The outskirts of the small farming village that surrounded the Reserve came into view. It felt comforting to see that massive castle in the distance, even if it could perfectly conceal about one hundred different snipers at any given time.

Will called for us to stop and set up positions around the village. He apparently had something to do that couldn’t wait. I knelt down behind a small crumbling wall with Slim and waited for us to move on.

I peered over my shoulder to see Will, pants around his ankles, toilet paper in hand, and his ass pressed up against an old mud brick house. He was taking a shit on someone’s house, in broad daylight, in the middle of a busy village.

Slim and I just glanced at each other and kept staring off into the field we were guarding. Somehow after only two days with Dealer, I was already completely desensitized. It didn’t even get weird until an old man, who was obviously the owner of the house Will was shitting on, came outside and witnessed what was going on. Will gave him a friendly thumbs-up in between grunts and farts.

Finally, we turned back down the trail that led to the Reserve.
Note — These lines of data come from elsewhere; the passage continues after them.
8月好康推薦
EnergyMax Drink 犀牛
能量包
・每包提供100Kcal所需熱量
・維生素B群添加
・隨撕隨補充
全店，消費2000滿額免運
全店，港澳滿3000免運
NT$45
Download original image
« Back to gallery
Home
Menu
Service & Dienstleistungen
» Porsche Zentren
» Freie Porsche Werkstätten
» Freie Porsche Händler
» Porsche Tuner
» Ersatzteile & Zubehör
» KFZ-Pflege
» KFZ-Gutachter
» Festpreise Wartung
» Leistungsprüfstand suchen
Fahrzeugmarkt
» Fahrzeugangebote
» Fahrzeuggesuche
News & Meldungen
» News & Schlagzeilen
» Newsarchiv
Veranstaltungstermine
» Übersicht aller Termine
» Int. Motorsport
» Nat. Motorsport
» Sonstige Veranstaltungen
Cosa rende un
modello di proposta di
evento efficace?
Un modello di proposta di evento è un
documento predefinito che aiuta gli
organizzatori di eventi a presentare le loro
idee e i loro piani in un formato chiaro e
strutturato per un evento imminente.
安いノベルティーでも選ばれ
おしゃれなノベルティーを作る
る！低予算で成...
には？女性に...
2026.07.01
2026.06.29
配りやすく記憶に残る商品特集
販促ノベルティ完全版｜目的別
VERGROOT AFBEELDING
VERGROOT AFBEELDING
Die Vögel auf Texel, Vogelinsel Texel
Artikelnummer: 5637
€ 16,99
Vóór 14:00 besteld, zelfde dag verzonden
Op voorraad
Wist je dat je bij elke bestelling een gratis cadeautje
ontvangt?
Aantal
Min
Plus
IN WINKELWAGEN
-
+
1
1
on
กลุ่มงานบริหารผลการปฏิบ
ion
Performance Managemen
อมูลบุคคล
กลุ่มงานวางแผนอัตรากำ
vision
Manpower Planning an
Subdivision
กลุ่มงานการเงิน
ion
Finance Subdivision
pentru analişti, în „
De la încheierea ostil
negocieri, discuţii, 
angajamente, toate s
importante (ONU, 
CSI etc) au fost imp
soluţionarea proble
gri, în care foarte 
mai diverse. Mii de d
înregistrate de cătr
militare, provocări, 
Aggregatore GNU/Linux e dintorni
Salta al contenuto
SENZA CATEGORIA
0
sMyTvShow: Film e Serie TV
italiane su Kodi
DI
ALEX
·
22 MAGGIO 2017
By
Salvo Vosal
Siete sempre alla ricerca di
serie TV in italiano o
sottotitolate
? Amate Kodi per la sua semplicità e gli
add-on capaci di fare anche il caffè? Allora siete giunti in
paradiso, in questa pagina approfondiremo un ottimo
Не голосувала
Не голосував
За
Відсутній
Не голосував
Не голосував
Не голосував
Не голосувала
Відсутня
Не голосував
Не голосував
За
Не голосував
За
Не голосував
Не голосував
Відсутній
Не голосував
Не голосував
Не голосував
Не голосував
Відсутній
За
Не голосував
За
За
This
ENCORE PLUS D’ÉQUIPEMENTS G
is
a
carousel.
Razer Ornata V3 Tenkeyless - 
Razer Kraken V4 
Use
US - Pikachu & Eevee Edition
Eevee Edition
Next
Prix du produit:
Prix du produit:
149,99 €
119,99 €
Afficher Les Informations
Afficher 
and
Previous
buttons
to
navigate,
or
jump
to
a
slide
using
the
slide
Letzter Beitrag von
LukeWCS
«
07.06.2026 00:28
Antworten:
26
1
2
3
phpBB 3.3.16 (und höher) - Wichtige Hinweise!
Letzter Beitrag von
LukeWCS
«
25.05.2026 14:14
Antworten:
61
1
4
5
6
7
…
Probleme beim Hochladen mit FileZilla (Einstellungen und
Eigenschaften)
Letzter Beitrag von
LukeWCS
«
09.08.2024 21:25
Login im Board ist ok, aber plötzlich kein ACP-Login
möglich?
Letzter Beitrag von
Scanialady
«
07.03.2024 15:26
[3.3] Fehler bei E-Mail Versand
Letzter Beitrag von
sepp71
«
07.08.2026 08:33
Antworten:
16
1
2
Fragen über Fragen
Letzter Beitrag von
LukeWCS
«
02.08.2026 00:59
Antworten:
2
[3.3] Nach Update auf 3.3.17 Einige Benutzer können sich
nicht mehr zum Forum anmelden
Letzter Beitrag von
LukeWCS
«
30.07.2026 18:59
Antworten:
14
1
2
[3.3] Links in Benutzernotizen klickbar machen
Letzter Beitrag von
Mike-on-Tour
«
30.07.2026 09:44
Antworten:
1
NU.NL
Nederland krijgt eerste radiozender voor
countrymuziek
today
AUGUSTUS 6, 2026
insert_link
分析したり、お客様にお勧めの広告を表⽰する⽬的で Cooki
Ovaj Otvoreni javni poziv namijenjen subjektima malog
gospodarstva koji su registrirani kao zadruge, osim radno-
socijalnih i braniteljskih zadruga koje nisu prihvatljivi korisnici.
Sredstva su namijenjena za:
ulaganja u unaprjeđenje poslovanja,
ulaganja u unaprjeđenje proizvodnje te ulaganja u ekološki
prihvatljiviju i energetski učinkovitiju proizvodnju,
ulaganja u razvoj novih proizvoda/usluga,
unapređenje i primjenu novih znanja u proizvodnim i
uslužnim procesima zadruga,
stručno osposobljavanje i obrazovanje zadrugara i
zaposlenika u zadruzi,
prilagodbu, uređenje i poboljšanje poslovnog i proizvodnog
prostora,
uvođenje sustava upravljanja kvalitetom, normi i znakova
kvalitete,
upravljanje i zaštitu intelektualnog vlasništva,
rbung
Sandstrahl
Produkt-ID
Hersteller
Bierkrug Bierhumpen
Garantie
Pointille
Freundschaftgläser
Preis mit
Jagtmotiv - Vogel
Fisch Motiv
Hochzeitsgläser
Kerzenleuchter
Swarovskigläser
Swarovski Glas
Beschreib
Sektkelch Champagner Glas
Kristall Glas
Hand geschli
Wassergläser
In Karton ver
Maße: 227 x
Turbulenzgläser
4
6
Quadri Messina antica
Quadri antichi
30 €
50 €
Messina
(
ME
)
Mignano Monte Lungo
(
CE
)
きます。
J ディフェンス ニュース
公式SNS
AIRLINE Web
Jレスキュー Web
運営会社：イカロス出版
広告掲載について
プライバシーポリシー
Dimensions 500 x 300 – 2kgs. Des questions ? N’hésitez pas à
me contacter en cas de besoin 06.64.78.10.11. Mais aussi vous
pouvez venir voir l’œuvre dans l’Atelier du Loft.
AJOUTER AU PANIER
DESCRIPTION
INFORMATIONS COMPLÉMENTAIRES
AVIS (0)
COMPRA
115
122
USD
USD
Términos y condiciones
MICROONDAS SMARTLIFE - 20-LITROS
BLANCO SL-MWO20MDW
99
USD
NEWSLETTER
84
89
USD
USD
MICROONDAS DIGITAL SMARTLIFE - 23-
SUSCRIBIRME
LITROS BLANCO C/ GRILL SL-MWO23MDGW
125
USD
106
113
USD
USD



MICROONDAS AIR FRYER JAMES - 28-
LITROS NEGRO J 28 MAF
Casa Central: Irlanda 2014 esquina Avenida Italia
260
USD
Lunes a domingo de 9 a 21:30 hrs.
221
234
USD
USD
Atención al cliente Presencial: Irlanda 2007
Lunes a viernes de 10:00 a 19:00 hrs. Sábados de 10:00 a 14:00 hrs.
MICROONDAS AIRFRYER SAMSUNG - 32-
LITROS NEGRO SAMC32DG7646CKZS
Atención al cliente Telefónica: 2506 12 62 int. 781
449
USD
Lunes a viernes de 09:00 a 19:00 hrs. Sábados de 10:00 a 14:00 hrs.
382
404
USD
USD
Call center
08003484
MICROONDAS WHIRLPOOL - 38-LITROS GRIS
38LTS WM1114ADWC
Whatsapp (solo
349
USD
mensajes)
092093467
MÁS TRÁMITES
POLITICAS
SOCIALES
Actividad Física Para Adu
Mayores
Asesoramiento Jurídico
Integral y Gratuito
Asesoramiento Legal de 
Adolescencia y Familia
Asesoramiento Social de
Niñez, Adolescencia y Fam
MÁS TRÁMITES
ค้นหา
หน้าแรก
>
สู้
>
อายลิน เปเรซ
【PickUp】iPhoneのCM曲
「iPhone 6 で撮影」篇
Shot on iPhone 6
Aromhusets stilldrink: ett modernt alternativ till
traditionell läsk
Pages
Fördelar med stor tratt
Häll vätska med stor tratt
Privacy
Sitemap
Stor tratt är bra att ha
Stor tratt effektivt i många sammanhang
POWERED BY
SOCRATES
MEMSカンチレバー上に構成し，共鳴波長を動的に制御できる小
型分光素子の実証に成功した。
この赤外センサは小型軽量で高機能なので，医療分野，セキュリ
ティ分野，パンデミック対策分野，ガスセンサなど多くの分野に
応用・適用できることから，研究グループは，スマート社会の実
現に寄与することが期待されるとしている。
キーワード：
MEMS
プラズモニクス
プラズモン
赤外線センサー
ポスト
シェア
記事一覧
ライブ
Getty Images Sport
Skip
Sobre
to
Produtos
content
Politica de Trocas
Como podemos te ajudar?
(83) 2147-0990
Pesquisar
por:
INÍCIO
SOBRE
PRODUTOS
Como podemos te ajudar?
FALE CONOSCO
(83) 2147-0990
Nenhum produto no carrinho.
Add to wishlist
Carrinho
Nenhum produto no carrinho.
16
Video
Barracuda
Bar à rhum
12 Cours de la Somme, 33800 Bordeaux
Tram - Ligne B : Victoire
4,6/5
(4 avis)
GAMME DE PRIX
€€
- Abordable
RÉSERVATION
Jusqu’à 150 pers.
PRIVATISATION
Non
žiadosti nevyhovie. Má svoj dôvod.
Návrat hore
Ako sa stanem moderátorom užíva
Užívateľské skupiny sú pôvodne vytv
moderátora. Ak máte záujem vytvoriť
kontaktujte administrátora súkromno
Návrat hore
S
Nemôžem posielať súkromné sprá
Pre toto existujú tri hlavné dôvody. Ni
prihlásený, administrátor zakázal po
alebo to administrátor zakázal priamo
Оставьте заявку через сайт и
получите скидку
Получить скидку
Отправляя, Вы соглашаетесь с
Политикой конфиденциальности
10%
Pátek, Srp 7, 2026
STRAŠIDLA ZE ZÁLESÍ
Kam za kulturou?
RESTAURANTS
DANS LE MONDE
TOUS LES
Alexander’s castle loomed over us as we passed through the gates of our newly adopted home. Will and the Dealer soldiers waved their goodbyes and walked back out of our gates.

Slim and I plopped down on a bench near the front gate, taking off our helmets and brushing the sweat from our eyes. I lit a cigarette and leaned back against the retaining wall, Slim shook his head and said:

“What the fuck have we gotten ourselves into?”